Relationship breakdowns can come in many forms, and to consider if a lease option is workable you must first discover the depth and complexities of the breakdown itself.
For instance there is clearly a difference between the end of a marriage and the break up between boyfriend and girlfriend.
In England and Wales there are three considerations when applying for a divorce:
- Financial settlement. This is often referred to as ancillary relief
- How any children of the marriage will be effected and their welfare
- The ending of the marriage. This is often referred to as the dissolution
It is a court of law that makes decisions on how the divorce is handled based on an act of parliament passed in 1973 (Matrimonial Causes Act). The court will always consider any agreement reached by the divorcing parties.

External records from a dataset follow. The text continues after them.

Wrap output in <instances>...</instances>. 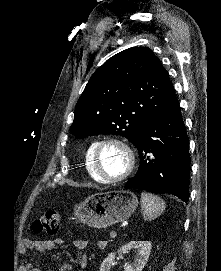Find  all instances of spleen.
<instances>
[{"mask_svg":"<svg viewBox=\"0 0 221 271\" xmlns=\"http://www.w3.org/2000/svg\"><path fill=\"white\" fill-rule=\"evenodd\" d=\"M141 207L143 209V217L147 221L155 219L158 215H161L165 209V201L157 195H152V193H147V191H142L141 193Z\"/></svg>","mask_w":221,"mask_h":271,"instance_id":"obj_1","label":"spleen"}]
</instances>
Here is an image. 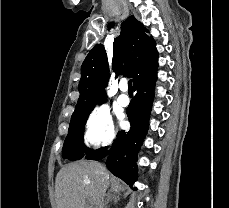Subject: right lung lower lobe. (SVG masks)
Here are the masks:
<instances>
[{
    "label": "right lung lower lobe",
    "mask_w": 229,
    "mask_h": 208,
    "mask_svg": "<svg viewBox=\"0 0 229 208\" xmlns=\"http://www.w3.org/2000/svg\"><path fill=\"white\" fill-rule=\"evenodd\" d=\"M156 69L134 84L137 92L126 110L131 123L130 130L118 133L110 151H107V147H102L95 151L90 150L85 156L89 160H100L109 154L106 161L108 169L130 186L137 180V154L149 126Z\"/></svg>",
    "instance_id": "obj_1"
}]
</instances>
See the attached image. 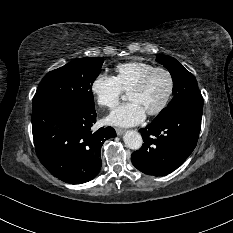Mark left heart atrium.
<instances>
[{
  "mask_svg": "<svg viewBox=\"0 0 233 233\" xmlns=\"http://www.w3.org/2000/svg\"><path fill=\"white\" fill-rule=\"evenodd\" d=\"M145 110L135 101L116 107L107 117L111 125L130 127L139 124L145 119Z\"/></svg>",
  "mask_w": 233,
  "mask_h": 233,
  "instance_id": "obj_1",
  "label": "left heart atrium"
}]
</instances>
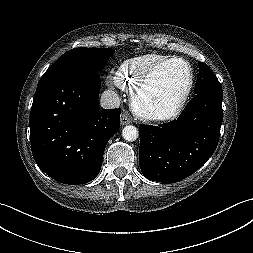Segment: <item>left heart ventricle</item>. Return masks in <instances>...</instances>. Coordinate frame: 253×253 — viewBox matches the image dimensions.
I'll list each match as a JSON object with an SVG mask.
<instances>
[{"label":"left heart ventricle","mask_w":253,"mask_h":253,"mask_svg":"<svg viewBox=\"0 0 253 253\" xmlns=\"http://www.w3.org/2000/svg\"><path fill=\"white\" fill-rule=\"evenodd\" d=\"M189 81V69L182 62H171L159 69L149 82L143 103L157 112H168L185 91Z\"/></svg>","instance_id":"obj_1"}]
</instances>
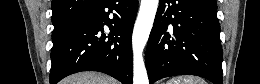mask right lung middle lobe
I'll list each match as a JSON object with an SVG mask.
<instances>
[{"label":"right lung middle lobe","mask_w":260,"mask_h":84,"mask_svg":"<svg viewBox=\"0 0 260 84\" xmlns=\"http://www.w3.org/2000/svg\"><path fill=\"white\" fill-rule=\"evenodd\" d=\"M63 29V27H59V28H54L52 37L55 36L58 32H60Z\"/></svg>","instance_id":"1"}]
</instances>
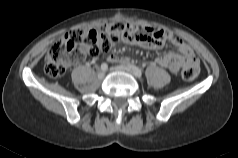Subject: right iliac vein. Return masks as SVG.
<instances>
[{
  "label": "right iliac vein",
  "mask_w": 238,
  "mask_h": 158,
  "mask_svg": "<svg viewBox=\"0 0 238 158\" xmlns=\"http://www.w3.org/2000/svg\"><path fill=\"white\" fill-rule=\"evenodd\" d=\"M104 76H105V72H104V71H100V72L98 73V78H99L100 80L103 79Z\"/></svg>",
  "instance_id": "63e3f726"
}]
</instances>
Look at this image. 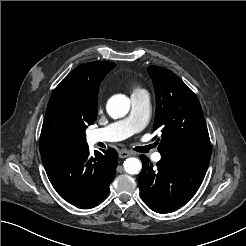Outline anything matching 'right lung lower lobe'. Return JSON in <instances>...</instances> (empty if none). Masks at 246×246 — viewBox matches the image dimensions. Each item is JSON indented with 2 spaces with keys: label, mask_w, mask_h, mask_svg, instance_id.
<instances>
[{
  "label": "right lung lower lobe",
  "mask_w": 246,
  "mask_h": 246,
  "mask_svg": "<svg viewBox=\"0 0 246 246\" xmlns=\"http://www.w3.org/2000/svg\"><path fill=\"white\" fill-rule=\"evenodd\" d=\"M47 176L58 194L71 204L88 209L109 193L118 154L109 148L89 155L86 142H63L41 151Z\"/></svg>",
  "instance_id": "obj_1"
}]
</instances>
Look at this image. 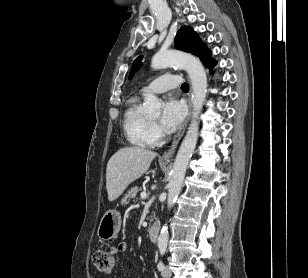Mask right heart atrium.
Masks as SVG:
<instances>
[{"mask_svg": "<svg viewBox=\"0 0 308 278\" xmlns=\"http://www.w3.org/2000/svg\"><path fill=\"white\" fill-rule=\"evenodd\" d=\"M163 138V132L161 128L154 122H151L150 124V130H149V139L151 145H158Z\"/></svg>", "mask_w": 308, "mask_h": 278, "instance_id": "1", "label": "right heart atrium"}]
</instances>
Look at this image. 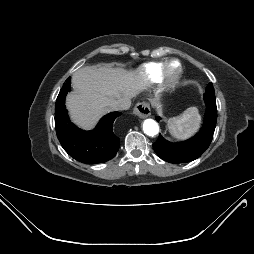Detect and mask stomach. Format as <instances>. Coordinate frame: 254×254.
<instances>
[{"mask_svg": "<svg viewBox=\"0 0 254 254\" xmlns=\"http://www.w3.org/2000/svg\"><path fill=\"white\" fill-rule=\"evenodd\" d=\"M155 105L158 107L160 104H159V103H158V104H157V103H155Z\"/></svg>", "mask_w": 254, "mask_h": 254, "instance_id": "1", "label": "stomach"}]
</instances>
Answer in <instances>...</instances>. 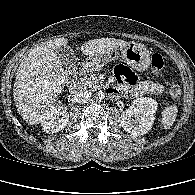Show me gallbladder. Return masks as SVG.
Segmentation results:
<instances>
[{
	"label": "gallbladder",
	"mask_w": 195,
	"mask_h": 195,
	"mask_svg": "<svg viewBox=\"0 0 195 195\" xmlns=\"http://www.w3.org/2000/svg\"><path fill=\"white\" fill-rule=\"evenodd\" d=\"M56 53L65 68H72L77 62L75 52L70 46H61Z\"/></svg>",
	"instance_id": "1"
}]
</instances>
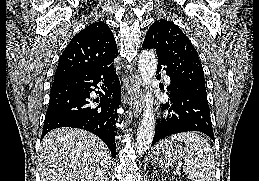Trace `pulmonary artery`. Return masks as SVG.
I'll return each instance as SVG.
<instances>
[{"instance_id":"1","label":"pulmonary artery","mask_w":259,"mask_h":181,"mask_svg":"<svg viewBox=\"0 0 259 181\" xmlns=\"http://www.w3.org/2000/svg\"><path fill=\"white\" fill-rule=\"evenodd\" d=\"M165 81H166L167 83H169V82H170V78H169L168 76H166V77H165Z\"/></svg>"}]
</instances>
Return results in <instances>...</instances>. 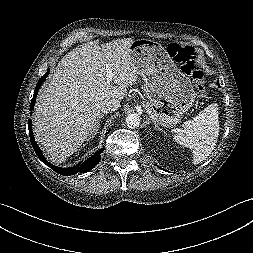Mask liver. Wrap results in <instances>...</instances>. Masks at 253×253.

However amicable a divorce, time inevitably plays a part. The question of time is central for the lease option investor.
Another factor which you need to take in to consideration is the psychology of each joint owner. Knowing the couples plans once divorce has taken place is often crucial.
Why do you think that is? What information do you think you would need to understand whether a lease option is suitable?
What do you suppose may happen if one or the other sellers plans to re-marry?
Legally, there is a chance depending on time scale that by re-marrying one of the vendors will waive their right to ancillary relief (financial settlement) which could affect the outcome of any lease option agreement you have in place.
Where there is little or no equity in the property both a lease option and a divorce may be easier to agree. For a lease option investor this provides an opportunity to weave the magic and put an agreement in place that allows everyone to move on quickly.
It is still possible to use a lease option in the situation where there is equity in the house. In my experience, a lease option can only work when the parties are fully agreed and committed to the future allocation of proceeds.
To summarise, as a lease option property investor, should we get involved in deals when vendors are divorcing? The situation and the solution needs to be clear to all parties and most importantly agreed by everyone. With any agreement you need the light bulb moment when all involved realise that with a little cooperation and the input of time a real solution can be found in a lease option agreement.